Variance in repeated mll evaluations

bletham commented 5 years ago

We're seeing a rather large amount of variance in the value of MLL with an ExactGP obtained while holding the model and data fixed. Here is a repro case in which we get changes in MLL up to 30% across evaluations:

from collections import OrderedDict

import torch

from gpytorch.distributions import MultivariateNormal
from gpytorch.kernels import MaternKernel, RBFKernel, ScaleKernel
from gpytorch.likelihoods import Likelihood, GaussianLikelihood
from gpytorch.means import ConstantMean
from gpytorch.mlls.exact_marginal_log_likelihood import ExactMarginalLogLikelihood
from gpytorch.models import ExactGP
from gpytorch.priors import GammaPrior

# Data

X = torch.Tensor([
    [-0.0843,  7.2533],
    [ 0.5766,  0.1072],
    [ 0.7004,  0.1931],
    [ 0.6442,  0.6576],
    [ 0.9669,  0.9565],
    [ 0.2082,  0.7459],
    [ 0.8764,  0.3689],
    [ 0.0766,  0.6958],
    [ 0.4030,  0.3839],
    [ 0.8547,  0.7535],
    [ 0.6673,  1.0000],
    [ 1.0000,  0.9685],
    [ 0.0520,  0.0000],
    [ 1.0000,  1.0000],
    [ 1.0000,  0.0000],
])

Y = torch.Tensor([
    -1.8684,  0.7750,  0.3887,  0.0143, -0.9510,  0.8281, -0.2027,  1.1532,
    0.8408, -0.5322, -0.3719, -1.0300,  2.1166, -1.0564, -0.1041,
])

# Model

class SingleTaskGP(ExactGP):
    """
    Class implementing a single task exact GP using relatively strong priors on
    the Kernel hyperparameters, which work best when covariates are normalized
    to the unit cube and outcomes are standardized (zero mean, unit variance).
    """

    def __init__(
        self, train_X: torch.Tensor, train_Y: torch.Tensor, likelihood: Likelihood
    ) -> None:
        super().__init__(train_X, train_Y, likelihood)
        self.mean_module = ConstantMean()
        self.covar_module = ScaleKernel(
            MaternKernel(
                nu=2.5,
                ard_num_dims=2,
                log_lengthscale_prior=GammaPrior(2.0, 5.0, log_transform=True),
            ),
            log_outputscale_prior=GammaPrior(1.1, 0.05, log_transform=True),
        )

    def forward(self, x: torch.Tensor) -> MultivariateNormal:
        mean_x = self.mean_module(x)
        covar_x = self.covar_module(x)
        return MultivariateNormal(mean_x, covar_x)
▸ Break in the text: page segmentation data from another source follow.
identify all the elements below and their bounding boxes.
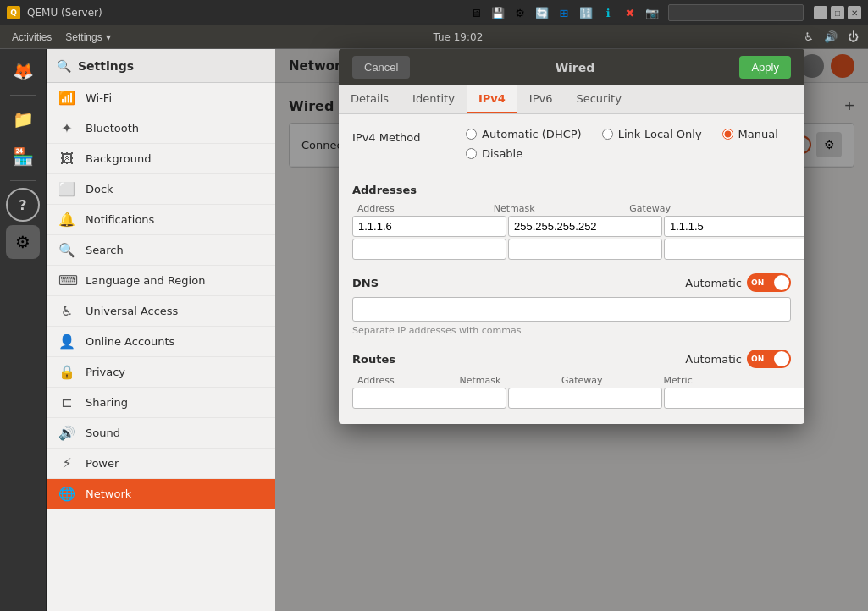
dock-icon: ⬜ bbox=[58, 181, 75, 197]
app-icon: Q bbox=[7, 6, 20, 19]
settings-search-icon[interactable]: 🔍 bbox=[57, 59, 71, 73]
dialog-tabs: Details Identity IPv4 IPv6 Security bbox=[339, 85, 804, 114]
settings-panel: 🔍 Settings 📶 Wi-Fi ✦ Bluetooth 🖼 Backgro… bbox=[47, 49, 275, 611]
radio-link-local-label: Link-Local Only bbox=[618, 128, 702, 140]
settings-item-bluetooth[interactable]: ✦ Bluetooth bbox=[47, 113, 275, 144]
launcher-firefox[interactable]: 🦊 bbox=[6, 54, 40, 88]
settings-list: 📶 Wi-Fi ✦ Bluetooth 🖼 Background ⬜ Dock … bbox=[47, 83, 275, 611]
online-icon: 👤 bbox=[58, 333, 75, 350]
minimize-button[interactable]: — bbox=[814, 6, 827, 19]
address-row-2: ✖ bbox=[352, 239, 791, 260]
toolbar-icon-1[interactable]: 🖥 bbox=[467, 3, 485, 22]
settings-item-search[interactable]: 🔍 Search bbox=[47, 235, 275, 266]
routes-auto-label: Automatic bbox=[685, 353, 742, 366]
settings-item-language[interactable]: ⌨ Language and Region bbox=[47, 266, 275, 296]
activities-button[interactable]: Activities bbox=[7, 30, 57, 45]
radio-manual-input[interactable] bbox=[722, 129, 733, 140]
power-icon[interactable]: ⏻ bbox=[844, 29, 861, 46]
close-button[interactable]: ✕ bbox=[848, 6, 861, 19]
route-address-input[interactable] bbox=[352, 388, 506, 409]
dialog-cancel-button[interactable]: Cancel bbox=[352, 56, 410, 79]
tab-details[interactable]: Details bbox=[339, 85, 401, 113]
launcher-settings[interactable]: ⚙ bbox=[6, 225, 40, 259]
maximize-button[interactable]: □ bbox=[831, 6, 844, 19]
radio-disable[interactable]: Disable bbox=[466, 147, 522, 160]
toolbar-icon-9[interactable]: 📷 bbox=[643, 3, 661, 22]
dialog-overlay: Cancel Wired Apply Details Identity IPv4… bbox=[275, 49, 868, 611]
settings-item-sound[interactable]: 🔊 Sound bbox=[47, 418, 275, 449]
launcher-files[interactable]: 📁 bbox=[6, 102, 40, 136]
main-layout: 🦊 📁 🏪 ? ⚙ 🔍 Settings 📶 Wi-Fi ✦ Bluetooth… bbox=[0, 49, 868, 611]
settings-menu-button[interactable]: Settings ▾ bbox=[60, 30, 115, 45]
settings-item-dock[interactable]: ⬜ Dock bbox=[47, 174, 275, 205]
settings-item-sharing[interactable]: ⊏ Sharing bbox=[47, 388, 275, 418]
toolbar-icon-5[interactable]: ⊞ bbox=[555, 3, 573, 22]
dns-hint: Separate IP addresses with commas bbox=[352, 325, 791, 336]
route-gateway-input[interactable] bbox=[664, 388, 804, 409]
wired-dialog: Cancel Wired Apply Details Identity IPv4… bbox=[339, 49, 804, 424]
toolbar-icon-6[interactable]: 🔢 bbox=[577, 3, 595, 22]
toolbar-icon-7[interactable]: ℹ bbox=[599, 3, 617, 22]
routes-toggle[interactable]: ON bbox=[747, 350, 791, 368]
netmask-input-2[interactable] bbox=[508, 239, 662, 260]
routes-row-1: ✖ bbox=[352, 388, 791, 409]
volume-icon[interactable]: 🔊 bbox=[822, 29, 839, 46]
settings-item-wifi[interactable]: 📶 Wi-Fi bbox=[47, 83, 275, 113]
routes-toggle-knob bbox=[774, 351, 789, 366]
power-icon-sidebar: ⚡ bbox=[58, 455, 75, 471]
settings-item-privacy[interactable]: 🔒 Privacy bbox=[47, 357, 275, 388]
accessibility-icon[interactable]: ♿ bbox=[800, 29, 817, 46]
tab-ipv6[interactable]: IPv6 bbox=[517, 85, 565, 113]
settings-item-label-dock: Dock bbox=[86, 183, 113, 195]
dns-toggle-label: ON bbox=[751, 278, 764, 287]
launcher-help[interactable]: ? bbox=[6, 188, 40, 222]
dns-input[interactable] bbox=[352, 297, 791, 322]
toolbar-icon-4[interactable]: 🔄 bbox=[533, 3, 551, 22]
settings-item-network[interactable]: 🌐 Network bbox=[47, 479, 275, 509]
search-icon: 🔍 bbox=[58, 242, 75, 258]
settings-item-label-background: Background bbox=[86, 152, 152, 165]
route-netmask-input[interactable] bbox=[508, 388, 662, 409]
radio-link-local[interactable]: Link-Local Only bbox=[602, 128, 702, 140]
col-address-label: Address bbox=[357, 203, 492, 214]
radio-disable-label: Disable bbox=[482, 147, 522, 160]
dns-section: DNS Automatic ON Separate bbox=[352, 273, 791, 336]
address-input-2[interactable] bbox=[352, 239, 506, 260]
title-bar-search[interactable] bbox=[668, 4, 804, 21]
tab-ipv4[interactable]: IPv4 bbox=[467, 85, 517, 113]
settings-item-power[interactable]: ⚡ Power bbox=[47, 449, 275, 479]
toolbar-icon-2[interactable]: 💾 bbox=[489, 3, 507, 22]
tab-security[interactable]: Security bbox=[564, 85, 633, 113]
taskbar-right: ♿ 🔊 ⏻ bbox=[800, 29, 861, 46]
netmask-input-1[interactable] bbox=[508, 216, 662, 237]
radio-link-local-input[interactable] bbox=[602, 129, 613, 140]
address-input-1[interactable] bbox=[352, 216, 506, 237]
dialog-title: Wired bbox=[556, 61, 595, 74]
datetime: Tue 19:02 bbox=[119, 31, 797, 43]
routes-header: Routes Automatic ON bbox=[352, 350, 791, 368]
dialog-apply-button[interactable]: Apply bbox=[739, 56, 791, 79]
settings-item-online[interactable]: 👤 Online Accounts bbox=[47, 327, 275, 357]
address-row-1: ✖ bbox=[352, 216, 791, 237]
radio-dhcp-input[interactable] bbox=[466, 129, 477, 140]
settings-item-notifications[interactable]: 🔔 Notifications bbox=[47, 205, 275, 235]
gateway-input-2[interactable] bbox=[664, 239, 804, 260]
radio-dhcp[interactable]: Automatic (DHCP) bbox=[466, 128, 582, 140]
sharing-icon: ⊏ bbox=[58, 394, 75, 410]
radio-disable-input[interactable] bbox=[466, 148, 477, 159]
settings-item-label-sharing: Sharing bbox=[86, 396, 128, 409]
dns-auto: Automatic ON bbox=[685, 273, 791, 292]
settings-item-universal[interactable]: ♿ Universal Access bbox=[47, 296, 275, 327]
toolbar-icon-8[interactable]: ✖ bbox=[621, 3, 639, 22]
gateway-input-1[interactable] bbox=[664, 216, 804, 237]
launcher-software[interactable]: 🏪 bbox=[6, 140, 40, 173]
title-bar: Q QEMU (Server) 🖥 💾 ⚙ 🔄 ⊞ 🔢 ℹ ✖ 📷 — □ ✕ bbox=[0, 0, 868, 25]
routes-toggle-label: ON bbox=[751, 355, 764, 363]
window-title: QEMU (Server) bbox=[27, 7, 441, 19]
radio-manual[interactable]: Manual bbox=[722, 128, 778, 140]
settings-item-label-wifi: Wi-Fi bbox=[86, 91, 112, 104]
settings-item-background[interactable]: 🖼 Background bbox=[47, 144, 275, 174]
tab-identity[interactable]: Identity bbox=[401, 85, 467, 113]
dns-toggle[interactable]: ON bbox=[747, 273, 791, 292]
toolbar-icon-3[interactable]: ⚙ bbox=[511, 3, 529, 22]
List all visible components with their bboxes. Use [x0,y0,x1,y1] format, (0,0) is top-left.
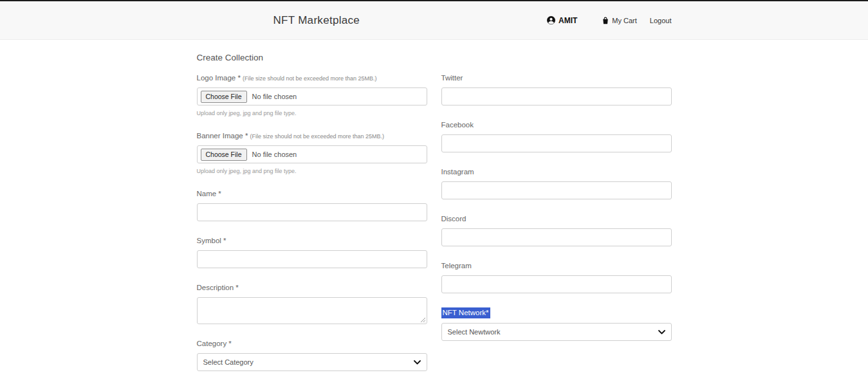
field-description: Description * [197,281,427,324]
logo-image-label: Logo Image * [197,74,241,82]
field-nft-network: NFT Network* Select Newtwork [441,306,672,341]
facebook-input[interactable] [441,134,672,152]
description-label: Description * [197,284,239,291]
banner-image-label: Banner Image * [197,132,248,140]
logo-helper-text: Upload only jpeg, jpg and png file type. [197,110,427,116]
cart-link[interactable]: My Cart [602,17,637,24]
name-input[interactable] [197,203,427,221]
field-banner-image: Banner Image *(File size should not be e… [197,129,427,174]
nft-network-select[interactable]: Select Newtwork [441,323,672,341]
left-column: Logo Image *(File size should not be exc… [197,71,427,375]
field-symbol: Symbol * [197,234,427,268]
user-name: AMIT [559,16,577,25]
banner-file-status: No file chosen [252,151,297,158]
instagram-label: Instagram [441,168,474,176]
right-column: Twitter Facebook Instagram Discord [441,71,672,375]
chevron-down-icon [414,360,421,365]
description-textarea[interactable] [197,297,427,324]
field-telegram: Telegram [441,259,672,293]
app-title: NFT Marketplace [273,14,360,27]
create-collection-page: Create Collection Logo Image *(File size… [197,40,672,375]
field-name: Name * [197,187,427,221]
chevron-down-icon [658,330,665,334]
banner-helper-text: Upload only jpeg, jpg and png file type. [197,168,427,174]
discord-label: Discord [441,215,466,223]
nft-network-label: NFT Network* [441,307,490,318]
field-category: Category * Select Category [197,337,427,371]
banner-image-size-hint: (File size should not be exceeded more t… [250,133,384,140]
field-discord: Discord [441,212,672,246]
category-select[interactable]: Select Category [197,353,427,371]
symbol-input[interactable] [197,250,427,268]
user-menu[interactable]: AMIT [547,16,577,25]
symbol-label: Symbol * [197,237,226,244]
logo-file-input[interactable]: Choose File No file chosen [197,87,427,105]
discord-input[interactable] [441,228,672,246]
category-label: Category * [197,340,232,347]
facebook-label: Facebook [441,121,474,129]
twitter-input[interactable] [441,87,672,105]
logout-link[interactable]: Logout [650,17,672,24]
page-title: Create Collection [197,53,672,62]
banner-file-input[interactable]: Choose File No file chosen [197,145,427,163]
field-instagram: Instagram [441,165,672,199]
app-header: NFT Marketplace AMIT [0,1,868,40]
nft-network-selected-value: Select Newtwork [448,328,501,336]
banner-choose-file-button[interactable]: Choose File [201,149,247,161]
telegram-label: Telegram [441,262,472,270]
user-icon [547,16,555,24]
logo-file-status: No file chosen [252,93,297,100]
twitter-label: Twitter [441,74,463,82]
category-selected-value: Select Category [203,358,254,366]
field-logo-image: Logo Image *(File size should not be exc… [197,71,427,116]
cart-label: My Cart [612,17,637,24]
cart-icon [602,17,609,24]
instagram-input[interactable] [441,181,672,199]
name-label: Name * [197,190,221,197]
field-facebook: Facebook [441,118,672,152]
telegram-input[interactable] [441,275,672,293]
logo-image-size-hint: (File size should not be exceeded more t… [243,75,377,82]
logo-choose-file-button[interactable]: Choose File [201,91,247,103]
field-twitter: Twitter [441,71,672,105]
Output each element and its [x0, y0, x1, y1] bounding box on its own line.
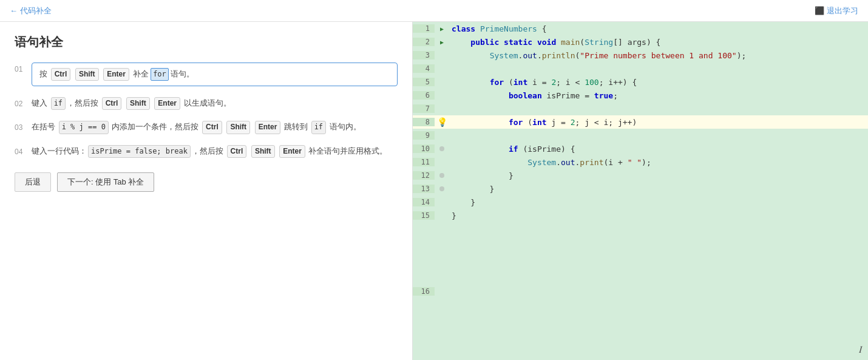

likelihood = GaussianLikelihood()
model = SingleTaskGP(X, Y.view(-1), likelihood)

# Set model state
sd = OrderedDict([
    ('likelihood.log_noise', torch.Tensor([[-6.9565]])),
    ('mean_module.constant', torch.Tensor([[-0.1901]])),
    ('covar_module.log_outputscale', torch.Tensor([-0.4566])),
    ('covar_module.base_kernel.log_lengthscale', torch.Tensor([[[-0.8539,  0.3291]]])),
    ('covar_module.base_kernel.log_lengthscale_prior.concentration', torch.Tensor([2.])[0]),
    ('covar_module.base_kernel.log_lengthscale_prior.rate', torch.Tensor([5.])[0]),
    ('covar_module.log_outputscale_prior.concentration', torch.Tensor([1.1000])[0]),
    ('covar_module.log_outputscale_prior.rate', torch.Tensor([0.0500])[0]),
])
model.load_state_dict(sd)

# Evaluate mll
mll = ExactMarginalLogLikelihood(likelihood, model)
output = mll.model(*mll.model.train_inputs)

for i in range(10):
    print(mll(output, mll.model.train_targets).item())

The output is:

-1.0269606113433838
-1.044615387916565
-0.9483365416526794
-1.0176225900650024
-1.2577258348464966
-0.922021210193634
-1.1497862339019775
-0.922558605670929
-1.3168827295303345
-0.8927210569381714

With this particular model, when the parameters are left initialized at 0 (comment out loading the state dict), the MLL is -1.7, so this variance is well within the tolerance with which we'd like to optimize, and makes it challenging to use a non-stochastic optimizer.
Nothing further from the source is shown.